### Exercise description:
For the data below, restate word for word only the lines from the line containing "gir1.2-gnomerr-4.0_43.2-2_mips64el.deb" through the line containing "stock, door gaskets, lip", both ends included.

### Given information:
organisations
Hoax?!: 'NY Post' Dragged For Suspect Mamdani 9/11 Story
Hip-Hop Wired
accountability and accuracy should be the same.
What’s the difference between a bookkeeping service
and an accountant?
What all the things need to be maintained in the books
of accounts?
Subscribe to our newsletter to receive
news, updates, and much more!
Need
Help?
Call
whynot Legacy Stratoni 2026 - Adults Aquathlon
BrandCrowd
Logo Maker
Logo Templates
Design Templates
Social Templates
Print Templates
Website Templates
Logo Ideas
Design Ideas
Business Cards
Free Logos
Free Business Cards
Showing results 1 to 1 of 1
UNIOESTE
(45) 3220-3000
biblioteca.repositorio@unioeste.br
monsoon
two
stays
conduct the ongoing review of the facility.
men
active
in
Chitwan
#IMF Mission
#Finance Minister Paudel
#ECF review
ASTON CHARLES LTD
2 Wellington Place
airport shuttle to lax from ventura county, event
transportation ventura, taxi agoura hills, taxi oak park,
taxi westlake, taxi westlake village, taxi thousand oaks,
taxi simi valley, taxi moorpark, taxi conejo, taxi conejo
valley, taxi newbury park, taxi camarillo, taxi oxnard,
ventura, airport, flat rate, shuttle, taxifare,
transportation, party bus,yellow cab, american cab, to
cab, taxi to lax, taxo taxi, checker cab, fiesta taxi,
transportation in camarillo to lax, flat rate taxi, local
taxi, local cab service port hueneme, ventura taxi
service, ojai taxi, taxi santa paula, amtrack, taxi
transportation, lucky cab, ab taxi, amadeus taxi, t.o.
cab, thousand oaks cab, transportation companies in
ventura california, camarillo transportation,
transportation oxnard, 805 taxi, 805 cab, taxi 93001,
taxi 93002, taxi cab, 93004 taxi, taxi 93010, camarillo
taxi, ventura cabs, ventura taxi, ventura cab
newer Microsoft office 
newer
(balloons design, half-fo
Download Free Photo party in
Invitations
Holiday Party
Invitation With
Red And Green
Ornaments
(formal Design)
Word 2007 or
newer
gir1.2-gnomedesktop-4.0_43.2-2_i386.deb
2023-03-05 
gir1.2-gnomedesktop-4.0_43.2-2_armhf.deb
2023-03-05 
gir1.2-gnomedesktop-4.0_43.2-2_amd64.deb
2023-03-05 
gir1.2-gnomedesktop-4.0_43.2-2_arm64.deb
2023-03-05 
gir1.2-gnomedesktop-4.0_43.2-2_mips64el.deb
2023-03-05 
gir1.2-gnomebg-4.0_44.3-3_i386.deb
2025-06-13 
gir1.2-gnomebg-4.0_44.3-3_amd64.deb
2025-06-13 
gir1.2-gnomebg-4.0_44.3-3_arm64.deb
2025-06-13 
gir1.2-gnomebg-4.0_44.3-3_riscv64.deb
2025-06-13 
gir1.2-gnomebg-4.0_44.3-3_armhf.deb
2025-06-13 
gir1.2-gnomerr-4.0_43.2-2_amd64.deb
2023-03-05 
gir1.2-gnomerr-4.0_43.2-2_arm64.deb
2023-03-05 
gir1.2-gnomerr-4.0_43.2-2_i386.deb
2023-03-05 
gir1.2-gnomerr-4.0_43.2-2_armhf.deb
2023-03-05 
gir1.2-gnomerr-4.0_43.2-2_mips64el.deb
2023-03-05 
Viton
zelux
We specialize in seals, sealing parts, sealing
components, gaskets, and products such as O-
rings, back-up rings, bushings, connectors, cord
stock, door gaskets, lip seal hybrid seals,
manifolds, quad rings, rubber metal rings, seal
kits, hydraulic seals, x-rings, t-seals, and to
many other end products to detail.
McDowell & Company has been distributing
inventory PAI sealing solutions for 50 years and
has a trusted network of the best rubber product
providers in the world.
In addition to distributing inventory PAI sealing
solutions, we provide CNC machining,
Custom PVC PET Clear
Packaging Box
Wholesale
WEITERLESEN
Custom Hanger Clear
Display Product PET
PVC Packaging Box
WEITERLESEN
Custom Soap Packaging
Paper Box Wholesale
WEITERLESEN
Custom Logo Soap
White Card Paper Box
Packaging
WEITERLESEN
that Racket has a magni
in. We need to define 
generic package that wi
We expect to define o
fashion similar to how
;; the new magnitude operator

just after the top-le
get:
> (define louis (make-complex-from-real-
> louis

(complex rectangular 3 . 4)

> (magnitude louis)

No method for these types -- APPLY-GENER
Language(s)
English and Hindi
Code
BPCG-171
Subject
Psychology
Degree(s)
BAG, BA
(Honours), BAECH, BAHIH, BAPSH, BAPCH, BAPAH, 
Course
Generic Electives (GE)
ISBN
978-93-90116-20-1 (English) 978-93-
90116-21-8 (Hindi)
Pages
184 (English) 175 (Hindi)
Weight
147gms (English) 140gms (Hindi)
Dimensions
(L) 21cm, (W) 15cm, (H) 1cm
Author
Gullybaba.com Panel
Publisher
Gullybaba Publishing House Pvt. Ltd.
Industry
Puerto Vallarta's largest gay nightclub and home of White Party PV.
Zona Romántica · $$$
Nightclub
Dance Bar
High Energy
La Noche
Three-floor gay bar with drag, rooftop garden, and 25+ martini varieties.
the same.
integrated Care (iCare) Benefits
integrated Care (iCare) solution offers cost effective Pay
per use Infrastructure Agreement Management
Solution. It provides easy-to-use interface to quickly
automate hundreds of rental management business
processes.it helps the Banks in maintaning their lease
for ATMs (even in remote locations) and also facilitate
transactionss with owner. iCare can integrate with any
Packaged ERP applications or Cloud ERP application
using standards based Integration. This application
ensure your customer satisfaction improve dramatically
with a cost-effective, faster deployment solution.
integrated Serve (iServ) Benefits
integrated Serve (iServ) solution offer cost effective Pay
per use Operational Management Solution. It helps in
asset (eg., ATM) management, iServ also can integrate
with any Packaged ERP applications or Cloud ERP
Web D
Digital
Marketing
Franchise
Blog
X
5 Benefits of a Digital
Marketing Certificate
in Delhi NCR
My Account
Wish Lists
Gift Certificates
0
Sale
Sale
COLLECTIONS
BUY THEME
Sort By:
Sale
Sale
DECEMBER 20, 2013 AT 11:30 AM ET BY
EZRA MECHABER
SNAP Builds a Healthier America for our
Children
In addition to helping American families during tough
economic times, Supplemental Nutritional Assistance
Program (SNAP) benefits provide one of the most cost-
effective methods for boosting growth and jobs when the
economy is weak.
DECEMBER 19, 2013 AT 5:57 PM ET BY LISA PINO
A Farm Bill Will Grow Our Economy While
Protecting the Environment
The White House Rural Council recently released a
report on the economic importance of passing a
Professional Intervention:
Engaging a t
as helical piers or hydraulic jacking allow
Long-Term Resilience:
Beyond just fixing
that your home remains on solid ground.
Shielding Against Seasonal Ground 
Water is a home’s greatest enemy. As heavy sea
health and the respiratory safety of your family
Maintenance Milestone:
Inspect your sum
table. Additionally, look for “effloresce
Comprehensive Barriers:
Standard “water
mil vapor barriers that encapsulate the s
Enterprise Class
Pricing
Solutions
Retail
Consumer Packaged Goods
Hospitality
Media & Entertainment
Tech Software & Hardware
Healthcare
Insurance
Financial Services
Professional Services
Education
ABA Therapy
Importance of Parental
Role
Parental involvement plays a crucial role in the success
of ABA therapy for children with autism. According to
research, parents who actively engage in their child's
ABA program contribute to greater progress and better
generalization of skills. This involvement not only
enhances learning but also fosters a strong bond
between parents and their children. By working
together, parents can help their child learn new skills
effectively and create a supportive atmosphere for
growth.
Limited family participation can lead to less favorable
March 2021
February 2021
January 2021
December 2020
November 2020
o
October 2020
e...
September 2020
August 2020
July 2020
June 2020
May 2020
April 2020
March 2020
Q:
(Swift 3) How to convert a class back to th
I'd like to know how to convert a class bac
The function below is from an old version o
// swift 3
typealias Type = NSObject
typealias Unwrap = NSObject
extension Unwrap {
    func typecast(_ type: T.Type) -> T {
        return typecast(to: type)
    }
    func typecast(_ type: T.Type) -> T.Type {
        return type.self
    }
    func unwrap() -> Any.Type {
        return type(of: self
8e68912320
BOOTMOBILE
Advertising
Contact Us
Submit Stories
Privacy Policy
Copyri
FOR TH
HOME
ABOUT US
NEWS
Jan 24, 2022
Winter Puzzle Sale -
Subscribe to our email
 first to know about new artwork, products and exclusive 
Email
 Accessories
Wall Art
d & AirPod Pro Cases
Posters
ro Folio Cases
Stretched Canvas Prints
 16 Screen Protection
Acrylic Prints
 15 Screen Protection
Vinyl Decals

### Answer section:
gir1.2-gnomerr-4.0_43.2-2_mips64el.deb
2023-03-05 
Viton
zelux
We specialize in seals, sealing parts, sealing
components, gaskets, and products such as O-
rings, back-up rings, bushings, connectors, cord
stock, door gaskets, lip seal hybrid seals,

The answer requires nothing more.